Adding a new Template
In order to add a new template to Citeline, go to the templates/ directory in the playground module and add a new folder with a unique name for your new template. The template should contain at least one file called layout.html. My suggestion is to copy an existing template and start modifying from there.
Once you're done adding it, you have to list it the exhibit-builder.html file in the citeline module, under the template selector <select id="template-select">.
Description of a Citeline Template
A Citeline template is a static HTML page that includes special attributes that are used by exhibit (those prefixed with ex: and by the exhibit builder (those prefixed by pg:).
Here is a breakdown of a template:
<div ex:role="collection" ex:itemTypes="Publication"></div>
tells Exhibit what types of items it should be used as the main focus of the collection. In this case, we are interested in objects of type "Publication" only.
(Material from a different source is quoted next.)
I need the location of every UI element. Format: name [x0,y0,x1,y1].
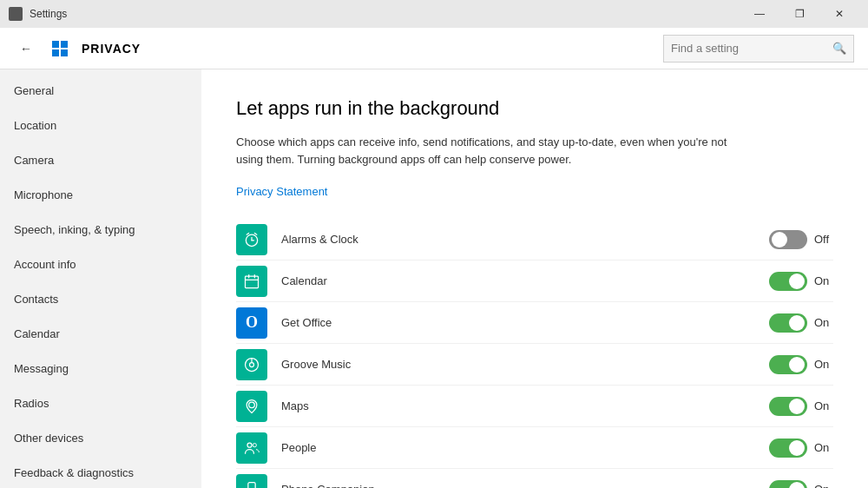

Lenses are small HTML snippets that Exhibit uses to present the information about a particular item (in our case, a Publication).
<div ex:role="lens"
ex:itemTypes="Publication"
ex:onshow="renderTeX(this);">
<div ex:if-exists=".author">
<span ex:content=".author" class="author"></span>
<span ex:if-exists=".year">
(<span ex:content=".year"></span>)
</span>.
</div>
<h1 ex:content=".title"></h1>
</div>
The above div should be treated by Exhibit as a lens (the ex:role attribute says this) is for items of type "Publication" (ex:itemTypes) and should invoke the renderTeX(this); javascript function after the lens is generated (this is used to convert TeX encodings into HTML at runtime).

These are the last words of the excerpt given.